What is the right way to train a network for two tasks simultaneously?

Hi,

I am training a network for two separate tasks. My feature extractor F (e.g., resnet) features are fed two small networks with fully connected layers (and some nonlinearities), T1 and T2. So,

T1(F(Input1)) = Output 1
T2(F(Input2)) = Output 2

I’ve set up the model such that its input is input1 and input2:

pred1, pred2 = model(input1, input2)

loss = lossfn(pred1, label1) + lossfn(pred1, gt2)
optimizer.zero_grad()
loss.backward()
optimizer.step()

Here I have a problem. Since inputs 1 & 2 share the same feature extractor, I am afraid that the gradients are corrupted. In code, I essentially have a feature extractor + task1 network + task2 network. Although task1 only receives input from input1 (ie first term in model(., .). the backward path is shared with task 2.

Alternatively, I did this:

pred1, _ = model(input1, None)
optimizer.zero_grad()
loss = lossfn(pred1, label1)
loss.backward()
optimizer.step()

_, pred2 = model(input2, None)
optimizer.zero_grad()
loss = lossfn(pred2, label2)
loss.backward()
optimizer.step()

This way, I only use the backward path once per task.

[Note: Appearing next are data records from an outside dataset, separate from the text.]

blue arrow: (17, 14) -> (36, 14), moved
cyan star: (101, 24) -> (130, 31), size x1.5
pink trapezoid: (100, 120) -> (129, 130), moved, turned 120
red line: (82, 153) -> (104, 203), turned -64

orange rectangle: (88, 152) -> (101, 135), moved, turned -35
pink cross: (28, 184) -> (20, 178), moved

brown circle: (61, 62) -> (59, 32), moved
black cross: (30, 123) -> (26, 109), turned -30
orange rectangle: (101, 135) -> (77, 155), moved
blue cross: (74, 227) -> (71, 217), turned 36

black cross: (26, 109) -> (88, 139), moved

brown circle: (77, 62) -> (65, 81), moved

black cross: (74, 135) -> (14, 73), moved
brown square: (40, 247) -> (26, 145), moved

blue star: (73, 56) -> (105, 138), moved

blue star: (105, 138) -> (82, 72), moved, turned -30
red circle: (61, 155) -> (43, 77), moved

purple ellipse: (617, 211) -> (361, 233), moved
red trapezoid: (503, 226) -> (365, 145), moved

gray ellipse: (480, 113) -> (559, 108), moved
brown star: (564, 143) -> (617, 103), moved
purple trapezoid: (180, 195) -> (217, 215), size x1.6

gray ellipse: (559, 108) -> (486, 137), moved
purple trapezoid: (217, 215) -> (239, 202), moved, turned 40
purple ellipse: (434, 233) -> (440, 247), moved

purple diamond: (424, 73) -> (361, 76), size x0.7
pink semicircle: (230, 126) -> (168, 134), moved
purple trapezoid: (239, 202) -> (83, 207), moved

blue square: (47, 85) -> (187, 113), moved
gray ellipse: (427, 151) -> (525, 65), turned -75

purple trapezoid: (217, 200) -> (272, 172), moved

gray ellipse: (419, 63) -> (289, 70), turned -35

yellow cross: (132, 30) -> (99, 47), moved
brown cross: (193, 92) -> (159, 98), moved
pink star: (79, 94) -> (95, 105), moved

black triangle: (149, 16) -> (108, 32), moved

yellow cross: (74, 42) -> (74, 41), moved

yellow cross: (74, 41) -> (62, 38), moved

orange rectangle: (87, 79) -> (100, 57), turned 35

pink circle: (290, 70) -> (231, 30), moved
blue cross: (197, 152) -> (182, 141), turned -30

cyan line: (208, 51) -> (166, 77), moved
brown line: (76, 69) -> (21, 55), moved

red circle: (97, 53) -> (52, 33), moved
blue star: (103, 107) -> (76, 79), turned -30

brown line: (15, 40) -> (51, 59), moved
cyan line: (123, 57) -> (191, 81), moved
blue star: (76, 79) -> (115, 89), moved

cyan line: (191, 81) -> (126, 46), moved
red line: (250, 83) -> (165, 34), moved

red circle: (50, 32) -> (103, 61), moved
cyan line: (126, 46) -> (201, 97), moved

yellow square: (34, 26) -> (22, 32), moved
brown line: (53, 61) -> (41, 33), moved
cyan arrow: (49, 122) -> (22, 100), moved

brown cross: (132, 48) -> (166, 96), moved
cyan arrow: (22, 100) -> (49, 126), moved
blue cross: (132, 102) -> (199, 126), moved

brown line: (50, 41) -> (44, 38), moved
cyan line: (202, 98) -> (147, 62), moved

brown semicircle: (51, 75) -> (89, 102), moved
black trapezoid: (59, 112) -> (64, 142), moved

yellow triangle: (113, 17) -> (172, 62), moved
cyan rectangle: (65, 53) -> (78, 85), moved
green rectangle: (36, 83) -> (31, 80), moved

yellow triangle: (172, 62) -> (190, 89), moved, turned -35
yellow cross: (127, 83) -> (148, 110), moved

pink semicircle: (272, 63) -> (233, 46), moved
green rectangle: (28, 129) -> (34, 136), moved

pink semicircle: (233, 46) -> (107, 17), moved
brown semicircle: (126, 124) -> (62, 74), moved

Is this the right way to do it?
I essentially want to train for separate tasks simultaneously, not letting one task get better while losing accuracy on the other.

The inputs are not the same, but they are similar, so feature extractor actually can extract reasonable representations.

Thank you!

Hello @Ozan,

These two approaches did the same thing and they will get the same results, the first way is neater. Because the backward perform accumulation of gradient w.r.t. loss of each task, you don’t need worry the gradients will be corrupted.

Thus, both way is correct in your use case.